HyperX Armada 27 – Motion Performance
The HyperX Armada 27 has a maximum refresh rate of 165Hz, which is good for a 1440p panel but falls behind alternatives. The Gigabyte M27Q X and Viewsonic Elite XG271QG reach 240Hz at a similar price. Most 27-inch 1440p monitors with a refresh rate of 165Hz are less expensive.
Motion clarity is excellent. The high refresh rate and fast IPS panel provide a rather crisp image with good detail in fast-moving objects. HyperX offers five levels of pixel response, though most owners will likely want to stick at the second or third level. As is typical of IPS monitors, the highest pixel response settings cause distracting artifacts around objects in motion.
This monitor is G-Sync Compatible and worked over AMD FreeSync on an RX 6600 video card. I saw no frame pacing issues. The refresh rate of 165Hz is not as high as 240Hz, to be sure, but it’s plenty high to provide extremely smooth motion in a wide range of games.

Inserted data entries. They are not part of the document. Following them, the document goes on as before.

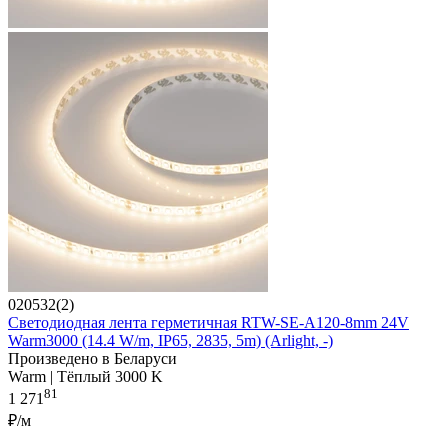
020532(2)
Светодиодная лента герметичная RTW-SE-A120-8mm 24V
Warm3000 (14.4 W/m, IP65, 2835, 5m) (Arlight, -)
Произведено в Беларуси
Warm | Тёплый 3000 K
81
1 271
₽/м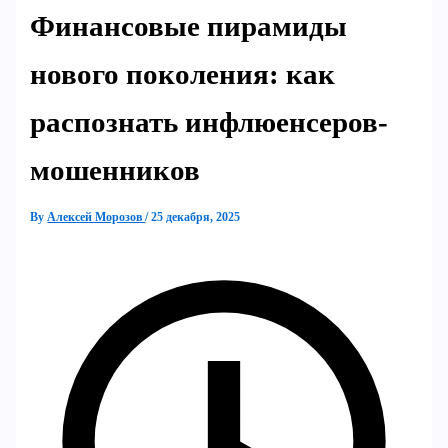
Финансовые пирамиды
нового поколения: как
распознать инфлюенсеров-
мошенников
By
Алексей Морозов
/
25 декабря, 2025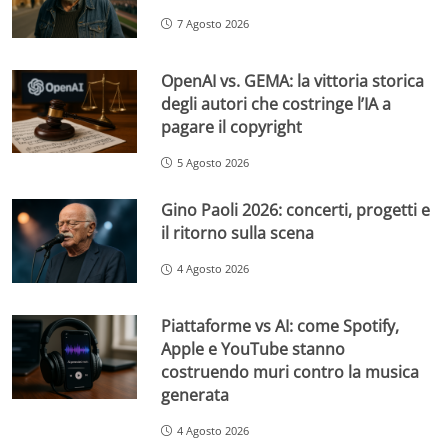
7 Agosto 2026
OpenAI vs. GEMA: la vittoria storica
degli autori che costringe l’IA a
pagare il copyright
5 Agosto 2026
Gino Paoli 2026: concerti, progetti e
il ritorno sulla scena
4 Agosto 2026
Piattaforme vs AI: come Spotify,
Apple e YouTube stanno
costruendo muri contro la musica
generata
4 Agosto 2026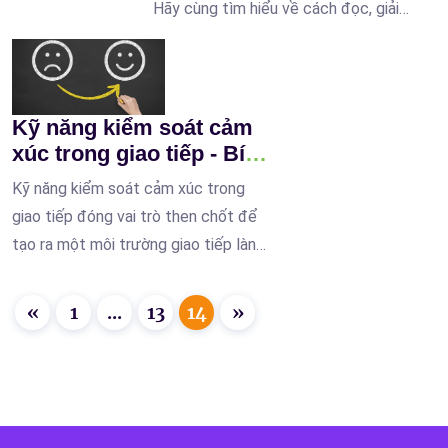
Hãy cùng tìm hiểu về cách đọc, giải
mã và áp dụng hiệu quả kỹ năng này
một cách thành thạo.
Kỹ năng kiểm soát cảm
xúc trong giao tiếp - Bí
quyết thành công trong
Kỹ năng kiểm soát cảm xúc trong
mọi tình huống
giao tiếp đóng vai trò then chốt để
tạo ra một môi trường giao tiếp lành
mạnh, có ý nghĩa và hiệu quả.
«
1
...
13
14
»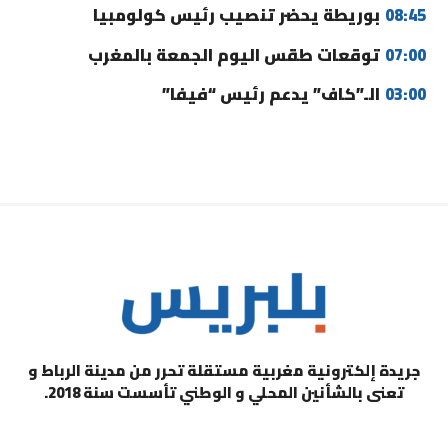
08:45
بوريطة يحضر تنصيب رئيس كولومبيا
07:00
توقعات طقس اليوم الجمعة بالمغرب
03:00
الـ”كاف” يدعم رئيس “فيفا”
جريدة إلكترونية مغربية مستقلة تحرر من مدينة الرباط و
تعنى بالشأنين المحلي و الوطني تأسست سنة 2018.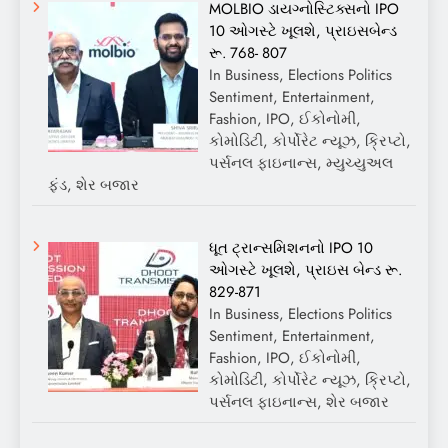
MOLBIO ડાયગ્નોસ્ટિક્સનો IPO
10 ઓગસ્ટે ખૂલશે, પ્રાઇસબેન્ડ
રૂ. 768- 807
In Business, Elections Politics
Sentiment, Entertainment,
Fashion, IPO, ઈકોનોમી,
કોમોડિટી, કોર્પોરેટ ન્યૂઝ, ક્રિપ્ટો,
પર્સનલ ફાઇનાન્સ, મ્યુચ્યુઅલ
ફંડ, શેર બજાર
ધૂત ટ્રાન્સમિશનનો IPO 10
ઓગસ્ટે ખૂલશે, પ્રાઇસ બેન્ડ રૂ.
829-871
In Business, Elections Politics
Sentiment, Entertainment,
Fashion, IPO, ઈકોનોમી,
કોમોડિટી, કોર્પોરેટ ન્યૂઝ, ક્રિપ્ટો,
પર્સનલ ફાઇનાન્સ, શેર બજાર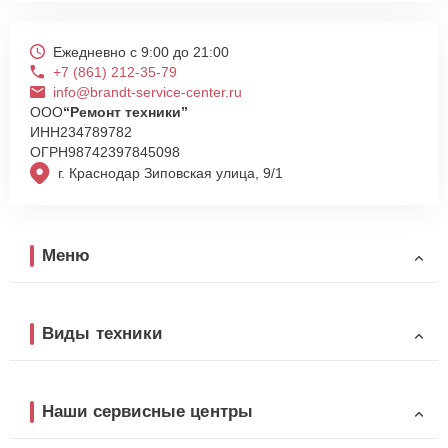
Ежедневно с 9:00 до 21:00
+7 (861) 212-35-79
info@brandt-service-center.ru
ООО
“Ремонт техники”
ИНН
234789782
ОГРН
98742397845098
г. Краснодар Зиповская улица, 9/1
Меню
Виды техники
Наши сервисные центры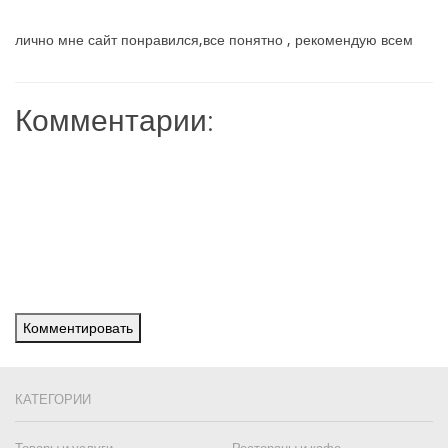
лично мне сайт понравился,все понятно , рекомендую всем
Комментарии:
Комментировать
КАТЕГОРИИ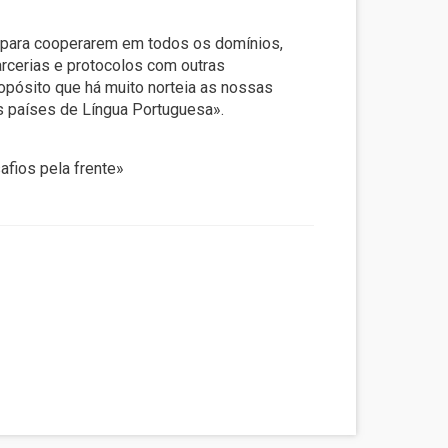
 para cooperarem em todos os domínios,
arcerias e protocolos com outras
propósito que há muito norteia as nossas
os países de Língua Portuguesa».
fios pela frente»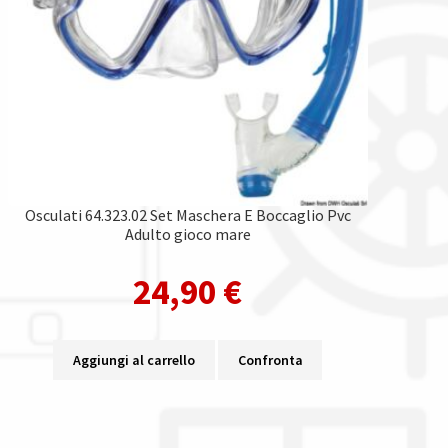
Osculati 64.323.02 Set Maschera E Boccaglio Pvc
Adulto gioco mare
24,90
€
Aggiungi al carrello
Confronta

The HyperX Armada 27 does well, but no better than similarly priced competitors. The Gigabyte M27Q X, in particular, casts a shadow over the Armada 27. I can’t think of a reason to prefer the Armada 27’s 165Hz panel over the 240Hz panel in the Gigabyte.
HyperX Armada 27 – Day-to-day performance
Gamers who also use their gaming PC for productivity and content creation will be happy with the Armada 27. The monitor’s colorful and accurate IPS panel is suitable for most content creation including photo editing, video editing, and design work.
The only real issue is the monitor’s menu system, which lacks the fine-grain gamma, color temperature, and color space settings that are found in professional monitors. It does seem as if the Standard mode works as a half-hearted sRGB mode, though, since it artificially limits the color gamut and is very color accurate.
The monitor’s 1440p resolution and high brightness are perks, as well, since they keep text and small interface elements readable and easy to use. A monitor this bright can compete even with sunlit windows and is well suited for a very bright room with multiple light sources. If the Armada 27 seems dim, you’d better buy some shades, because monitor brightness doesn’t get much better than this.
HyperX Armada 27 – The Competition
The HyperX Armada 27 is a good IPS monitor, but its competition spoils the monitor’s introduction.
Gigabyte’s M27Q X is a big problem. The M27Q X is better by nearly every metric including contrast, color gamut, color accuracy, and refresh rate, and it’s actually brighter in SDR, though not as bright in HDR. To make matters worse, the M27Q X shares the same $500 MSRP and is generally available for $50 to $80 less than that. The Armada 27’s monitor arm is its only major advantage.
NZXT’s Canvas 27Q, another new 27-inch, 1440p, 165Hz gaming monitor, is a spoiler. The Canvas 27Q has a $360 MSRP (with stand) and goes toe-to-toe with the Armada 27. They’re so similar, in fact, that I wouldn’t be surprised if they have the same IPS panel. The HyperX Armada 27 is brighter, and has a monitor arm, but I think most gamers would be better served saving money with the NZXT. You can even buy the Canvas 27Q with a monitor arm direct from NZXT, which raises the price to $420.